# Task instructions
For this listing, reproduce the line with "información...", the line with "اسفل المقالة اعلان", and the lines between, exactly as they stand. Leave out pictures and all other lines.

# Data for review
======
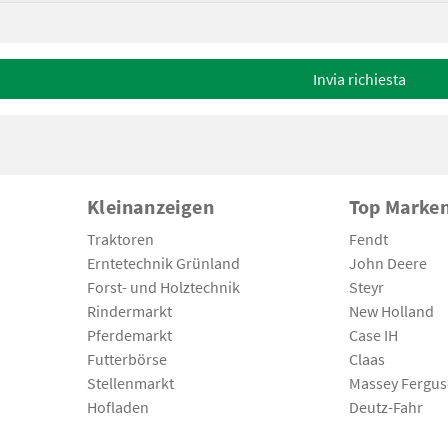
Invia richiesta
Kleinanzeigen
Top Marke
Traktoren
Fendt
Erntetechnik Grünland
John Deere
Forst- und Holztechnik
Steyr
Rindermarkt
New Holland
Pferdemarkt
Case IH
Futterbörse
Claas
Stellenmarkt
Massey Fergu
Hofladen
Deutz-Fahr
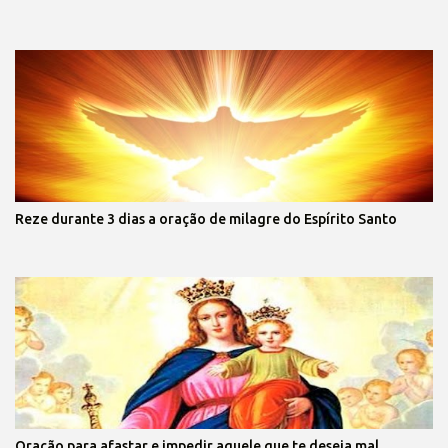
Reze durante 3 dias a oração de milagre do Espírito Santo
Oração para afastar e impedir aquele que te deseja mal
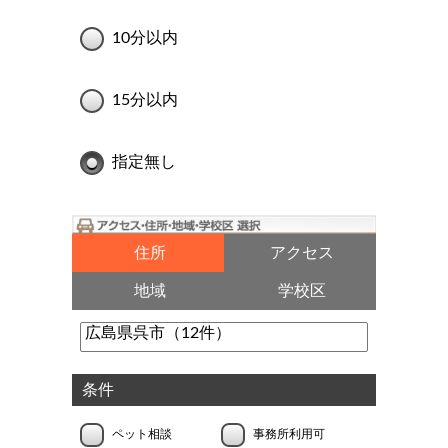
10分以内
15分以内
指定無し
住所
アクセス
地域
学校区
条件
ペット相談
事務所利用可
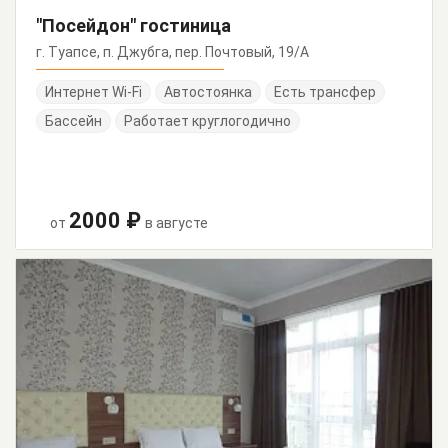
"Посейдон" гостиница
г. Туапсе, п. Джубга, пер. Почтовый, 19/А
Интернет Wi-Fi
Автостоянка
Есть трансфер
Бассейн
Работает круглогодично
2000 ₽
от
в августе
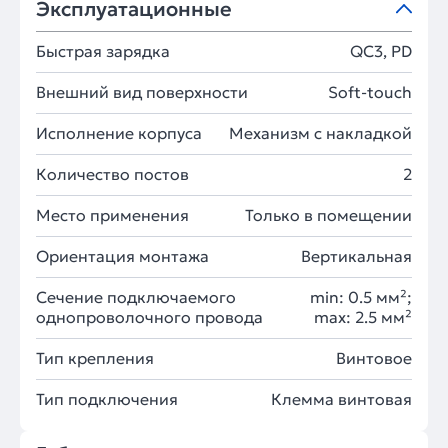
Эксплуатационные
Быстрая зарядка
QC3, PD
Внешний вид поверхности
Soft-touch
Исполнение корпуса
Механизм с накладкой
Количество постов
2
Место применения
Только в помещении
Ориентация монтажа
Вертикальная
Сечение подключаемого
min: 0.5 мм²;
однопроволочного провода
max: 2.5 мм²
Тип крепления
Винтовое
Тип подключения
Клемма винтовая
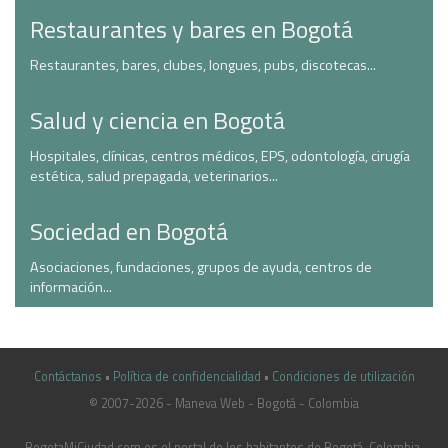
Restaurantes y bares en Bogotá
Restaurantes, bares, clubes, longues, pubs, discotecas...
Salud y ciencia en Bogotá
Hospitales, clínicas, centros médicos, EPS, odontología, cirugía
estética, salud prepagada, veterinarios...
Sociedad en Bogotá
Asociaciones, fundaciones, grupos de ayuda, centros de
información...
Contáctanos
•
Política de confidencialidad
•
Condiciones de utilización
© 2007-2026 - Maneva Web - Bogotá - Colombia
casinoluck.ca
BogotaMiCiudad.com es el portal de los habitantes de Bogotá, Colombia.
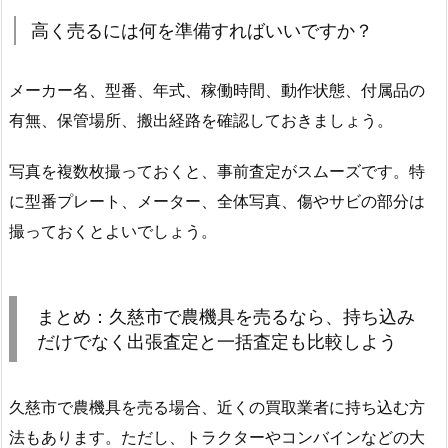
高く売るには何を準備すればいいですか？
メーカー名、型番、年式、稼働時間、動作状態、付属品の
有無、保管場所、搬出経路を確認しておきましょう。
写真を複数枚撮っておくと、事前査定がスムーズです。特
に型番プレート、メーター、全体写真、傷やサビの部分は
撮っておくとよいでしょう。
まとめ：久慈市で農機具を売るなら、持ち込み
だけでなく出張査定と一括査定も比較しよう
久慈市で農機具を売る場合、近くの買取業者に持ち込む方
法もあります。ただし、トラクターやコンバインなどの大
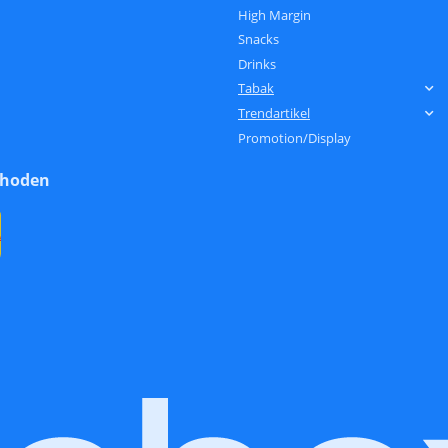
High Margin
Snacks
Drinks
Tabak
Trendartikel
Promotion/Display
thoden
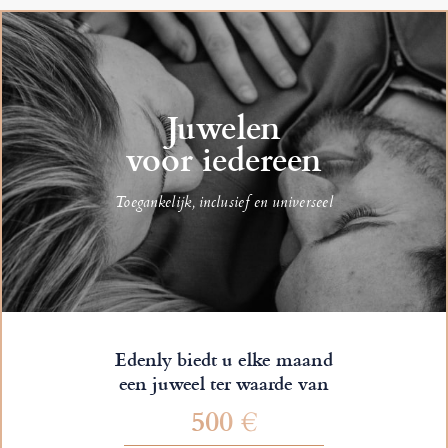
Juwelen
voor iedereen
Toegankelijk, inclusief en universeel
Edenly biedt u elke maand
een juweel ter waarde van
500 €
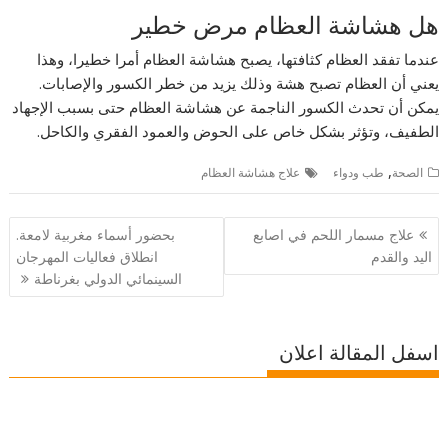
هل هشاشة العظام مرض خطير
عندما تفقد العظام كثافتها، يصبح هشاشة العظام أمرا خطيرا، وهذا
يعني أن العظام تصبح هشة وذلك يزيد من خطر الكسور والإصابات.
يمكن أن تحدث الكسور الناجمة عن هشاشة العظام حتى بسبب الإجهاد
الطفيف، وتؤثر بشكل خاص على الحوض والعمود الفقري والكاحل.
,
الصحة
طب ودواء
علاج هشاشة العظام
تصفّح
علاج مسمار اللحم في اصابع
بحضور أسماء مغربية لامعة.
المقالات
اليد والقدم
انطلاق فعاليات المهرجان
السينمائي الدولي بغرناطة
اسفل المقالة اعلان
======
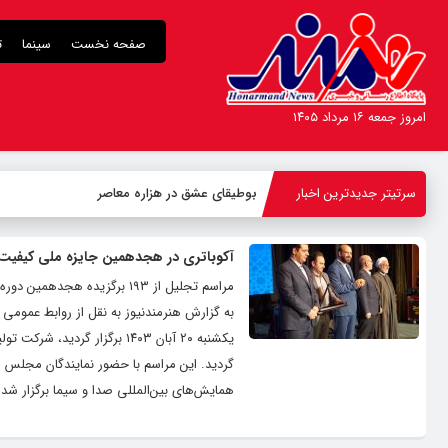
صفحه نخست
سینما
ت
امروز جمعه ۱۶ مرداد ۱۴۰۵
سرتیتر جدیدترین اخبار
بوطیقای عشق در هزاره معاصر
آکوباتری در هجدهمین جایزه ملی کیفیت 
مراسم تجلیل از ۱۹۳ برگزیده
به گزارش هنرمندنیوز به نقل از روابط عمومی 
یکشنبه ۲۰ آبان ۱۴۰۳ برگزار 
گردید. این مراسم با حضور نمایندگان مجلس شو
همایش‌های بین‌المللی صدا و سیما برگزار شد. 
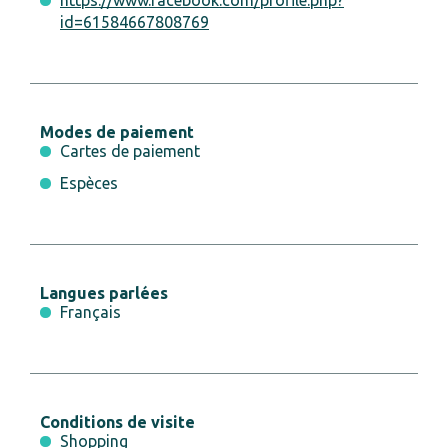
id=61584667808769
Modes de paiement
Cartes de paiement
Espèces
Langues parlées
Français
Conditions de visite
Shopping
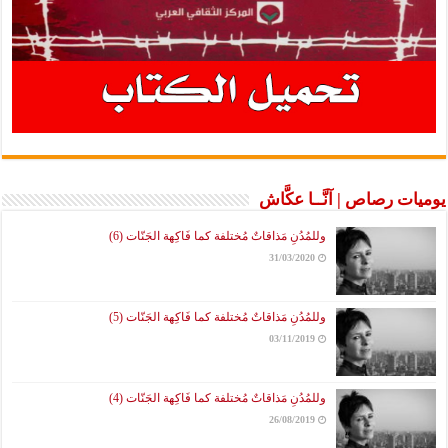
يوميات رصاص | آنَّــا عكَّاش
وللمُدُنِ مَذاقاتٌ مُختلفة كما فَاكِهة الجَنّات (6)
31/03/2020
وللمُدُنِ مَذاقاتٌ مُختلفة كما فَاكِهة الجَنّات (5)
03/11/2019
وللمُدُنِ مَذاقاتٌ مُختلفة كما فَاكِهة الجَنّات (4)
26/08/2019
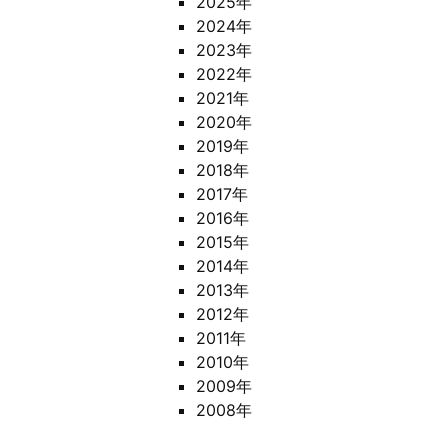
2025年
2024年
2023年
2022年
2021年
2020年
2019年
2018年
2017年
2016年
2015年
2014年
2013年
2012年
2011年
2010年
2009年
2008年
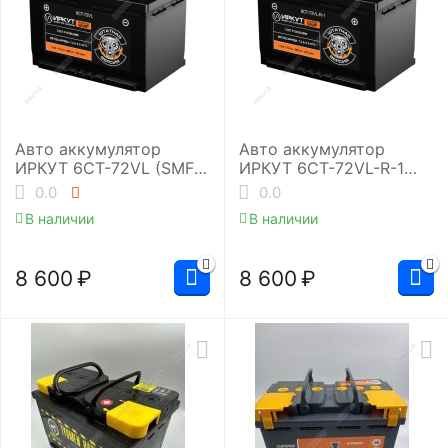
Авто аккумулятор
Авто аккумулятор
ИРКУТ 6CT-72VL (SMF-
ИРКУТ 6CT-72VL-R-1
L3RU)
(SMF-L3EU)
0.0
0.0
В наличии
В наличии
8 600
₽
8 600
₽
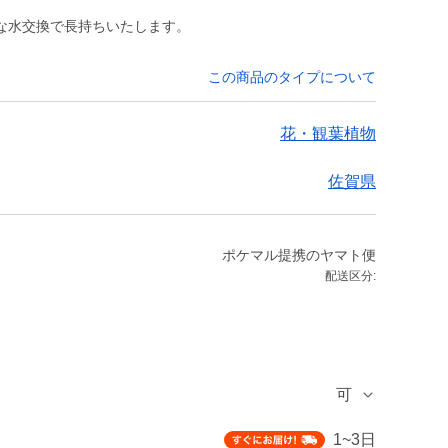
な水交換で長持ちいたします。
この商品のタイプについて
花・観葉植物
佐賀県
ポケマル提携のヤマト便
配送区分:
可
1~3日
======
# Result for this task
información...
Contáctanos
•
Política de confidencialidad
•
Condiciones de utilización
© 2007-2026 - Maneva Web - Bogotá - Colombia
casinoluck.ca
BogotaMiCiudad.com es el portal de los habitantes de Bogotá, Colombia.
高く売るには何を準備すればいいですか？
メーカー名、型番、年式、稼働時間、動作状態、付属品の
有無、保管場所、搬出経路を確認しておきましょう。
写真を複数枚撮っておくと、事前査定がスムーズです。特
に型番プレート、メーター、全体写真、傷やサビの部分は
撮っておくとよいでしょう。
まとめ：久慈市で農機具を売るなら、持ち込み
だけでなく出張査定と一括査定も比較しよう
久慈市で農機具を売る場合、近くの買取業者に持ち込む方
法もあります。ただし、トラクターやコンバインなどの大
High Margin
Snacks
Drinks
Tabak
Trendartikel
Promotion/Display
thoden
Juwelen
voor iedereen
Toegankelijk, inclusief en universeel
Edenly biedt u elke maand
een juweel ter waarde van
500 €
هل هشاشة العظام مرض خطير
عندما تفقد العظام كثافتها، يصبح هشاشة العظام أمرا خطيرا، وهذا
يعني أن العظام تصبح هشة وذلك يزيد من خطر الكسور والإصابات.
يمكن أن تحدث الكسور الناجمة عن هشاشة العظام حتى بسبب الإجهاد
الطفيف، وتؤثر بشكل خاص على الحوض والعمود الفقري والكاحل.
,
الصحة
طب ودواء
علاج هشاشة العظام
تصفّح
علاج مسمار اللحم في اصابع
بحضور أسماء مغربية لامعة.
المقالات
اليد والقدم
انطلاق فعاليات المهرجان
السينمائي الدولي بغرناطة
اسفل المقالة اعلان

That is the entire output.